- Berlin
- DDR-Kulturgut
»Meisterwerk« Berliner Architektur: Fachwelt will SEZ erhalten
Expert*innen protestieren gegen den Plan des Senats, das ehemalige Sport- und Erholungszentrum in Friedrichshain abzureißen
Für Theresa Keilhacker, Präsidentin der Architektenkammer Berlin, ist die Sache klar: »Abrisse dieser Art sind nicht nur gegen den Zeitgeist von Ressourcenschonung und Reparaturfähigkeit, sondern gefährden auch das Stadtbild und die Baukultur sowie unsere kulturelle Identität.« Statt wertvolle Bausubstanzen wirklich zu schützen, belasse es Berlins Senat bei Lippenbekenntnissen.

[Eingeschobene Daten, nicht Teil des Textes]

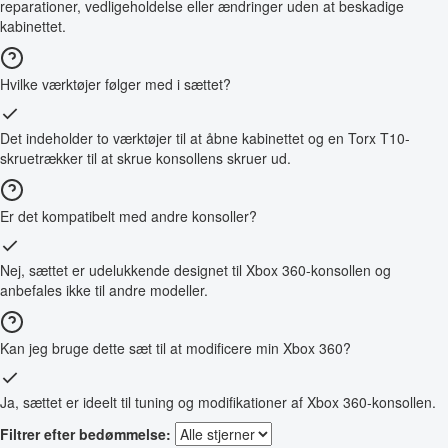
reparationer, vedligeholdelse eller ændringer uden at beskadige
kabinettet.
Hvilke værktøjer følger med i sættet?
Det indeholder to værktøjer til at åbne kabinettet og en Torx T10-
skruetrækker til at skrue konsollens skruer ud.
Er det kompatibelt med andre konsoller?
Nej, sættet er udelukkende designet til Xbox 360-konsollen og
anbefales ikke til andre modeller.
Kan jeg bruge dette sæt til at modificere min Xbox 360?
Ja, sættet er ideelt til tuning og modifikationer af Xbox 360-konsollen.
Filtrer efter bedømmelse: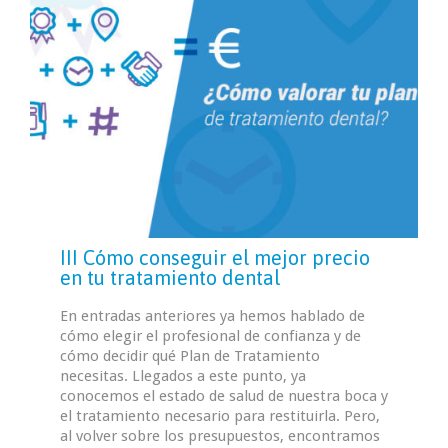
III Cómo conseguir el mejor precio
en tu tratamiento dental
En entradas anteriores ya hemos hablado de
cómo elegir el profesional de confianza y de
cómo decidir qué Plan de Tratamiento
necesitas. Llegados a este punto, ya
conocemos el estado de salud de nuestra boca y
el tratamiento necesario para restituirla. Pero,
al volver sobre los presupuestos, encontramos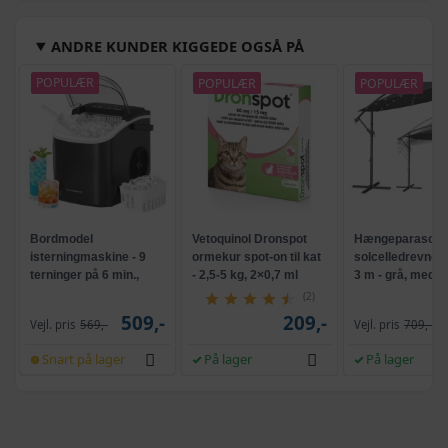
ANDRE KUNDER KIGGEDE OGSÅ PÅ
POPULÆR
POPULÆR
POPULÆR
Bordmodel
Vetoquinol Dronspot
Hængeparasols
isterningmaskine - 9
ormekur spot-on til kat
solcelledrevne L
terninger på 6 min.,
- 2,5-5 kg, 2×0,7 ml
3 m - grå, med k
selvrensende, sort
og krank, UPF 5
(2)
509,-
209,-
Vejl. pris
569,-
Vejl. pris
709,-
Snart på lager
På lager
På lager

Die Beispiele, auf die sich die Architektenkammern sowohl Berlins als auch Brandenburgs berufen, sind bekannt. Ob Generalshotel am Flughafen, der historische Verwaltungsbau An der Urania 4–10 oder eben auch das Sport- und Erholungszentrum in Friedrichshain (SEZ): Die Antwort lautet Abriss.

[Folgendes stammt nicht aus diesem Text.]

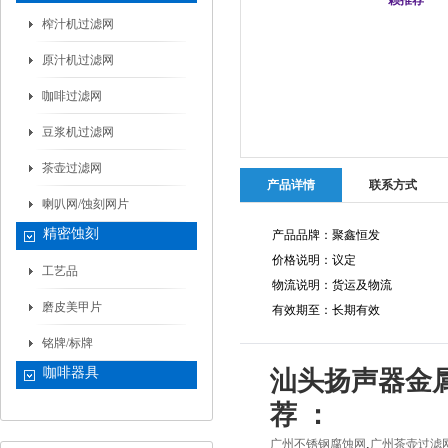
榨汁机过滤网
原汁机过滤网
咖啡过滤网
豆浆机过滤网
茶壶过滤网
产品详情
联系方式
喇叭网/蚀刻网片
精密蚀刻
产品品牌：聚鑫恒发
价格说明：议定
工艺品
物流说明：货运及物流
磨皮美甲片
有效期至：长期有效
铭牌/标牌
咖啡器具
汕头扬声器金
荐 ：
,
广州不锈钢腐蚀网
广州茶壶过滤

»Immer öfter scheinen weder bau- und soziokulturelle noch ökologische Aspekte bei Bauvorhaben eine entscheidende Rolle zu spielen«, heißt es in einer Mitteilung der Architektenkammern am Donnerstag. Abrissentscheidungen würden dabei meist nur vordergründig wirtschaftlich getroffen. Langfristige Kosten blieben unberücksichtigt.

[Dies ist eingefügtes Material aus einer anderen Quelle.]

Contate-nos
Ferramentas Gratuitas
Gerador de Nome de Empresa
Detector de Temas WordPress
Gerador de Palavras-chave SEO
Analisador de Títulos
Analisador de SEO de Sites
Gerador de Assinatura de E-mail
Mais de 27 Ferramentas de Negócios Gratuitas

nd.Muckefuck ist unser Newsletter für Berlin am Morgen. Wir gehen wach durch die Stadt, sind vor Ort bei Entscheidungen zu Stadtpolitik – aber immer auch bei den Menschen, die diese betreffen. Muckefuck ist eine Kaffeelänge Berlin – ungefiltert und links. Jetzt anmelden und immer wissen, worum gestritten werden muss.
Ein offener Brief, ebenfalls vom Donnerstag, stellt den kulturellen Wert des SEZ ins Zentrum seiner Kritik am Abriss. Berliner Expert*innen für Architektur, unter anderem von der Technischen Universität, erkennen im ehemaligen Freizeitzentrum ein »Meisterwerk der berlinspezifischen Organischen Architektur und des weltweit wiederentdeckten sogenannten Brutalismus«. Es handele sich, entsprechend dem Berliner Denkmalschutzgesetz sowie nach einhelligem Urteil der Fachwelt, zweifellos um ein Gebäudeensemble mit dem Status eines Denkmals.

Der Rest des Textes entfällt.